With summer approaching and concerns over Zika virus growing, a study performed in Guatemala is providing a timely and cost-effective solution to mosquito control.
Researchers developed a highly effective mosquito trap, called an ovillanta, using nothing more than 20-inch cut tire pieces hung in a certain fashion with a pheromone-laden non-toxic solution poured into the bottom, and a piece of floating wood or paper where female mosquitoes are drawn to lay their eggs.
This egg raft is removed twice a week, and the eggs are destroyed. The solution is drained out of a valve on the bottom of the tire piece, filtered and then reused in the tire. The trap is completely environmentally friendly, as no pesticides are sprayed.
The study will prove beneficial to South and Central American communities at higher risk of dengue, chikungunya, and Zika virus transmission.
It also demonstrates how anyone, such as the homesteader, can use old materials and a small amount of mosquito pheromone to control mosquito populations without harming beneficial species.
During the ten month study in a remote community of Guatemala, 18,100 Aedes mosquito eggs were collected and destroyed per month. While the traps were used, researchers trained local health personnel and engaged with the community on mosquito control, such as eliminating other breeding areas with standing water.
There were no new cases of dengue during the study, even though up to three dozen cases would normally be reported.
The tire trap is seven times more effective than standard traps and far less expensive than killing larvae in natural ponds and targeting adult mosquitoes with pesticides, which also harms other wildlife such as bats, dragonflies, and other natural predators.

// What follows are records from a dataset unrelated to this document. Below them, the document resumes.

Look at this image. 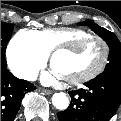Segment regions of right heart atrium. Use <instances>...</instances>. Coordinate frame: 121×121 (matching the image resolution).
<instances>
[{"mask_svg":"<svg viewBox=\"0 0 121 121\" xmlns=\"http://www.w3.org/2000/svg\"><path fill=\"white\" fill-rule=\"evenodd\" d=\"M7 59L10 68L22 78H32L44 66L46 55L30 40H21L18 34L9 43Z\"/></svg>","mask_w":121,"mask_h":121,"instance_id":"1","label":"right heart atrium"}]
</instances>
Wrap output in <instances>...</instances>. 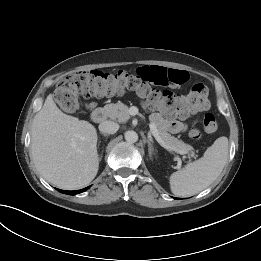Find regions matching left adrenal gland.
Returning a JSON list of instances; mask_svg holds the SVG:
<instances>
[{
    "label": "left adrenal gland",
    "instance_id": "left-adrenal-gland-1",
    "mask_svg": "<svg viewBox=\"0 0 261 261\" xmlns=\"http://www.w3.org/2000/svg\"><path fill=\"white\" fill-rule=\"evenodd\" d=\"M146 142L148 143V154H149V157L151 158L152 155L155 154V149L148 139L146 140Z\"/></svg>",
    "mask_w": 261,
    "mask_h": 261
}]
</instances>
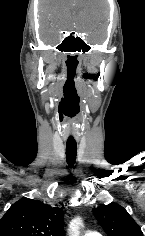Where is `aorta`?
Here are the masks:
<instances>
[{"mask_svg": "<svg viewBox=\"0 0 145 236\" xmlns=\"http://www.w3.org/2000/svg\"><path fill=\"white\" fill-rule=\"evenodd\" d=\"M82 224V220L80 217L74 218L69 225V236H80V226Z\"/></svg>", "mask_w": 145, "mask_h": 236, "instance_id": "1", "label": "aorta"}]
</instances>
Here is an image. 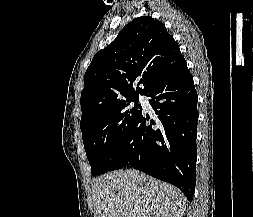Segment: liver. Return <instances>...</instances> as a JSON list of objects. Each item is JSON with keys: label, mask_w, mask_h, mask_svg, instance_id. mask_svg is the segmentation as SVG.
<instances>
[{"label": "liver", "mask_w": 253, "mask_h": 217, "mask_svg": "<svg viewBox=\"0 0 253 217\" xmlns=\"http://www.w3.org/2000/svg\"><path fill=\"white\" fill-rule=\"evenodd\" d=\"M185 206L177 188L137 170H118L93 180L94 217H183Z\"/></svg>", "instance_id": "1"}]
</instances>
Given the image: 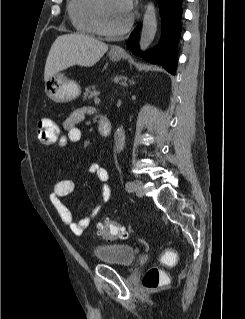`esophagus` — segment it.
Returning <instances> with one entry per match:
<instances>
[{
    "mask_svg": "<svg viewBox=\"0 0 245 319\" xmlns=\"http://www.w3.org/2000/svg\"><path fill=\"white\" fill-rule=\"evenodd\" d=\"M113 51H115L117 53H123L124 52L123 49L121 47H119V46L113 47Z\"/></svg>",
    "mask_w": 245,
    "mask_h": 319,
    "instance_id": "1",
    "label": "esophagus"
}]
</instances>
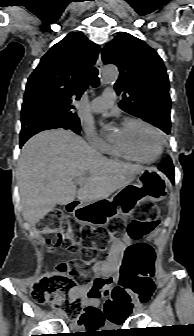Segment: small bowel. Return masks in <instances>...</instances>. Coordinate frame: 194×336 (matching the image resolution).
Returning <instances> with one entry per match:
<instances>
[{
  "instance_id": "c3829d8e",
  "label": "small bowel",
  "mask_w": 194,
  "mask_h": 336,
  "mask_svg": "<svg viewBox=\"0 0 194 336\" xmlns=\"http://www.w3.org/2000/svg\"><path fill=\"white\" fill-rule=\"evenodd\" d=\"M132 246L128 236L114 238L111 242L108 255L95 261L92 264L93 276L86 283L80 285L76 293L84 300V311L81 314L78 323L85 322L91 326H98L106 321V316L103 309L100 307L99 298L90 296L92 289H99L103 283L113 277L120 269L125 257L127 249ZM152 273L139 272L136 276L137 284L134 288L127 289L130 294H136L139 290H150L151 281L154 272V255L152 253Z\"/></svg>"
}]
</instances>
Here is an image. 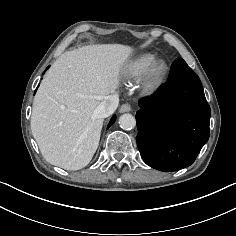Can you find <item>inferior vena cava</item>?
I'll use <instances>...</instances> for the list:
<instances>
[{"instance_id": "1", "label": "inferior vena cava", "mask_w": 236, "mask_h": 236, "mask_svg": "<svg viewBox=\"0 0 236 236\" xmlns=\"http://www.w3.org/2000/svg\"><path fill=\"white\" fill-rule=\"evenodd\" d=\"M119 104L117 94L109 95L97 108V113L101 118H106L114 113Z\"/></svg>"}]
</instances>
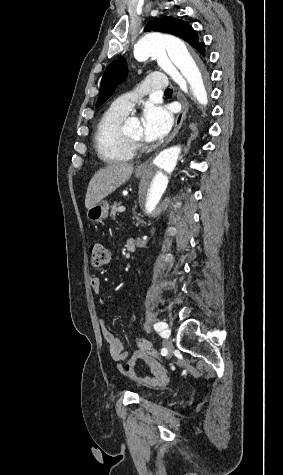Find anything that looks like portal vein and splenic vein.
<instances>
[{
  "mask_svg": "<svg viewBox=\"0 0 283 475\" xmlns=\"http://www.w3.org/2000/svg\"><path fill=\"white\" fill-rule=\"evenodd\" d=\"M126 208H124V206H121V208H119V212H125Z\"/></svg>",
  "mask_w": 283,
  "mask_h": 475,
  "instance_id": "obj_1",
  "label": "portal vein and splenic vein"
}]
</instances>
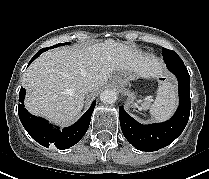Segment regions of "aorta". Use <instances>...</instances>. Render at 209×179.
I'll return each mask as SVG.
<instances>
[{"mask_svg":"<svg viewBox=\"0 0 209 179\" xmlns=\"http://www.w3.org/2000/svg\"><path fill=\"white\" fill-rule=\"evenodd\" d=\"M100 100L105 104H113L117 100V93L114 90L106 89L101 93Z\"/></svg>","mask_w":209,"mask_h":179,"instance_id":"aorta-1","label":"aorta"}]
</instances>
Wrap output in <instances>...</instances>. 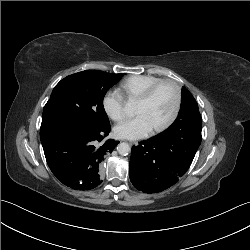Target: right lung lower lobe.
Returning a JSON list of instances; mask_svg holds the SVG:
<instances>
[{"label":"right lung lower lobe","mask_w":250,"mask_h":250,"mask_svg":"<svg viewBox=\"0 0 250 250\" xmlns=\"http://www.w3.org/2000/svg\"><path fill=\"white\" fill-rule=\"evenodd\" d=\"M111 131L110 125L91 128L58 123L41 129L40 139L49 168L56 178L72 189L90 190L100 183V169L105 155L118 144L101 141Z\"/></svg>","instance_id":"obj_1"}]
</instances>
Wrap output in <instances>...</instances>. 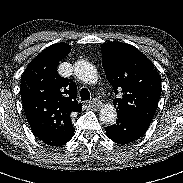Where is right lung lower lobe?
<instances>
[{
  "label": "right lung lower lobe",
  "mask_w": 183,
  "mask_h": 183,
  "mask_svg": "<svg viewBox=\"0 0 183 183\" xmlns=\"http://www.w3.org/2000/svg\"><path fill=\"white\" fill-rule=\"evenodd\" d=\"M73 136V135H72ZM72 136L64 139V140H56V141H43L45 144H48L50 146H62L64 144H66L71 138Z\"/></svg>",
  "instance_id": "1"
}]
</instances>
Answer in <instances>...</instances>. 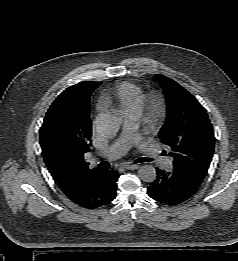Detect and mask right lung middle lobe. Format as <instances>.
<instances>
[{"mask_svg": "<svg viewBox=\"0 0 238 261\" xmlns=\"http://www.w3.org/2000/svg\"><path fill=\"white\" fill-rule=\"evenodd\" d=\"M72 109V101L68 94L61 93L50 106L44 120L67 118Z\"/></svg>", "mask_w": 238, "mask_h": 261, "instance_id": "obj_1", "label": "right lung middle lobe"}]
</instances>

Instead of bombarding nature with broad-spectrum poisons, the tire trap can be seen as working side-by-side with bats and other valuable species in attacking mosquitoes.
The Aedes mosquito is one of the more difficult to control, as it has become resistant to pesticides and mosquito-friendly environments have increased. But old tires, which are part of the problem, can be made part of the solution.
“We decided to use recycled tires – partly because tires already represent up to 29 percent of the breeding sites chosen by the Aedes aegypti mosquitoes, partly because tires are a universally affordable instrument in low-resource settings, and partly because giving old tires a new use creates an opportunity to clean up the local environment,” according to researcher Gerardo Ulibarri of Laurentian University.
Sometimes the best solutions are very simple. Here it tackles more than one problem–waste and mosquito-borne disease–while refraining from adding more environmental destruction to already fragile ecosystems.